EXERCISE AIM:
Write out every entry exactly as given, but omit the pictures.

Dataset entries
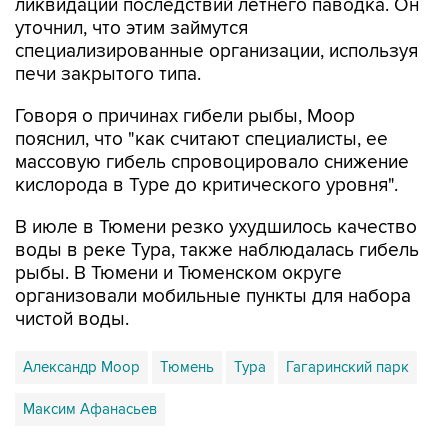
ликвидации последствий летнего паводка. Он
уточнил, что этим займутся
специализированные организации, используя
печи закрытого типа.
Говоря о причинах гибели рыбы, Моор
пояснил, что "как считают специалисты, ее
массовую гибель спровоцировало снижение
кислорода в Туре до критического уровня".
В июле в Тюмени резко ухудшилось качество
воды в реке Тура, также наблюдалась гибель
рыбы. В Тюмени и Тюменском округе
организовали мобильные пункты для набора
чистой воды.
Александр Моор
Тюмень
Тура
Гагаринский парк
Максим Афанасьев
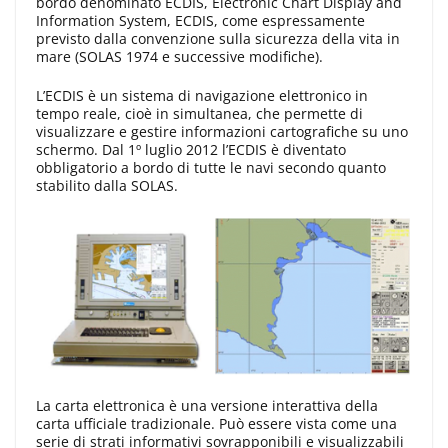
bordo denominato ECDIS, Electronic Chart Display and
Information System, ECDIS, come espressamente
previsto dalla convenzione sulla sicurezza della vita in
mare (SOLAS 1974 e successive modifiche).
L’ECDIS è un sistema di navigazione elettronico in
tempo reale, cioè in simultanea, che permette di
visualizzare e gestire informazioni cartografiche su uno
schermo. Dal 1º luglio 2012 l’ECDIS è diventato
obbligatorio a bordo di tutte le navi secondo quanto
stabilito dalla SOLAS.
La carta elettronica è una versione interattiva della
carta ufficiale tradizionale. Può essere vista come una
serie di strati informativi sovrapponibili e visualizzabili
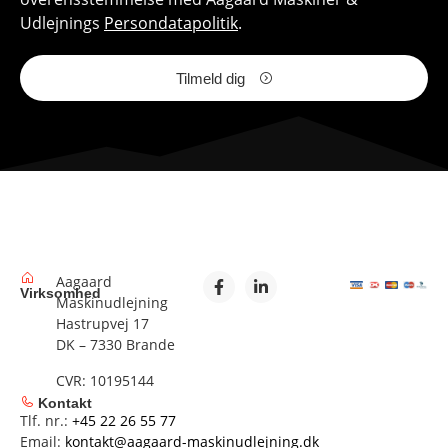
Udlejnings
Persondatapolitik
.
Tilmeld dig
Aagaard
Virksomhed
Maskinudlejning
Hastrupvej 17
DK – 7330 Brande
CVR: 10195144
Kontakt
Tlf. nr.:
+45 22 26 55 77
Email:
kontakt@aagaard-maskinudlejning.dk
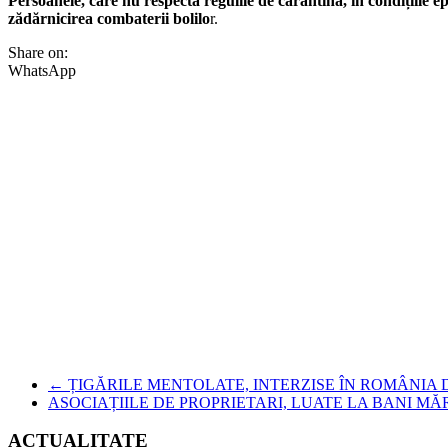
Persoanele, care nu respectă regulile de carantină, în condițiile e
zădărnicirea combaterii bolilo
r.
Share on:
WhatsApp
←
ȚIGĂRILE MENTOLATE, INTERZISE ÎN ROMÂNIA 
ASOCIAȚIILE DE PROPRIETARI, LUATE LA BANI M
ACTUALITATE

SOLVED EXERCISE:
ликвидации последствий летнего паводка. Он
уточнил, что этим займутся
специализированные организации, используя
печи закрытого типа.
Говоря о причинах гибели рыбы, Моор
пояснил, что "как считают специалисты, ее
массовую гибель спровоцировало снижение
кислорода в Туре до критического уровня".
В июле в Тюмени резко ухудшилось качество
воды в реке Тура, также наблюдалась гибель
рыбы. В Тюмени и Тюменском округе
организовали мобильные пункты для набора
чистой воды.
Александр Моор
Тюмень
Тура
Гагаринский парк
Максим Афанасьев
bordo denominato ECDIS, Electronic Chart Display and
Information System, ECDIS, come espressamente
previsto dalla convenzione sulla sicurezza della vita in
mare (SOLAS 1974 e successive modifiche).
L’ECDIS è un sistema di navigazione elettronico in
tempo reale, cioè in simultanea, che permette di
visualizzare e gestire informazioni cartografiche su uno
schermo. Dal 1º luglio 2012 l’ECDIS è diventato
obbligatorio a bordo di tutte le navi secondo quanto
stabilito dalla SOLAS.
La carta elettronica è una versione interattiva della
carta ufficiale tradizionale. Può essere vista come una
serie di strati informativi sovrapponibili e visualizzabili
Udlejnings
Persondatapolitik
.
Tilmeld dig
Aagaard
Virksomhed
Maskinudlejning
Hastrupvej 17
DK – 7330 Brande
CVR: 10195144
Kontakt
Tlf. nr.:
+45 22 26 55 77
Email:
kontakt@aagaard-maskinudlejning.dk
Persoanele, care nu respectă regulile de carantină, în condițiile e
zădărnicirea combaterii bolilo
r.
Share on:
WhatsApp
←
ȚIGĂRILE MENTOLATE, INTERZISE ÎN ROMÂNIA 
ASOCIAȚIILE DE PROPRIETARI, LUATE LA BANI M
ACTUALITATE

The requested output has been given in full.